Assignment.
Return the listing that follows exactly, with no pictures included.

----

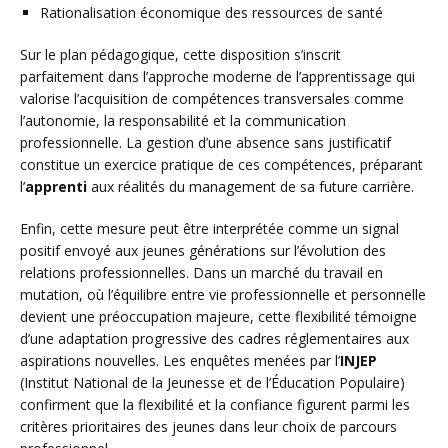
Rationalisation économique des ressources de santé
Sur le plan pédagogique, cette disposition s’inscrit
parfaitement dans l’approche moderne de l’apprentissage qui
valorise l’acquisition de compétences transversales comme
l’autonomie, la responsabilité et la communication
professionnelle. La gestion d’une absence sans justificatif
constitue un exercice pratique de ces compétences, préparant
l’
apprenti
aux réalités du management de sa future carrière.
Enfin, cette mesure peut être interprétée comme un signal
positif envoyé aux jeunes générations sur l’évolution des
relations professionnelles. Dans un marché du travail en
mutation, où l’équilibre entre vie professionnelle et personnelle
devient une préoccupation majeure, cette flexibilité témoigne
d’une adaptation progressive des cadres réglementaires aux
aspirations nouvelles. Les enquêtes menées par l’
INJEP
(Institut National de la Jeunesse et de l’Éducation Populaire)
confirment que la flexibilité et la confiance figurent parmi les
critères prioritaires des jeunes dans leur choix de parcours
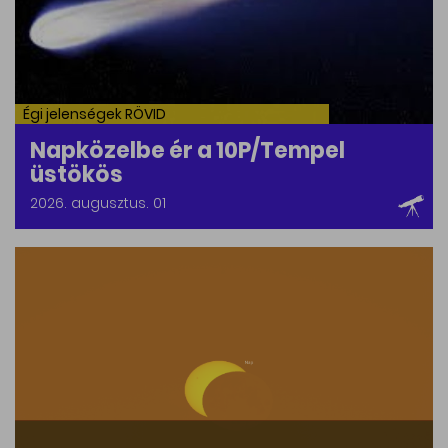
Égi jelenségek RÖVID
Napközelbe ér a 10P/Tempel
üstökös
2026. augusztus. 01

----

Solution for this task.
Rationalisation économique des ressources de santé
Sur le plan pédagogique, cette disposition s’inscrit
parfaitement dans l’approche moderne de l’apprentissage qui
valorise l’acquisition de compétences transversales comme
l’autonomie, la responsabilité et la communication
professionnelle. La gestion d’une absence sans justificatif
constitue un exercice pratique de ces compétences, préparant
l’
apprenti
aux réalités du management de sa future carrière.
Enfin, cette mesure peut être interprétée comme un signal
positif envoyé aux jeunes générations sur l’évolution des
relations professionnelles. Dans un marché du travail en
mutation, où l’équilibre entre vie professionnelle et personnelle
devient une préoccupation majeure, cette flexibilité témoigne
d’une adaptation progressive des cadres réglementaires aux
aspirations nouvelles. Les enquêtes menées par l’
INJEP
(Institut National de la Jeunesse et de l’Éducation Populaire)
confirment que la flexibilité et la confiance figurent parmi les
critères prioritaires des jeunes dans leur choix de parcours
Égi jelenségek RÖVID
Napközelbe ér a 10P/Tempel
üstökös
2026. augusztus. 01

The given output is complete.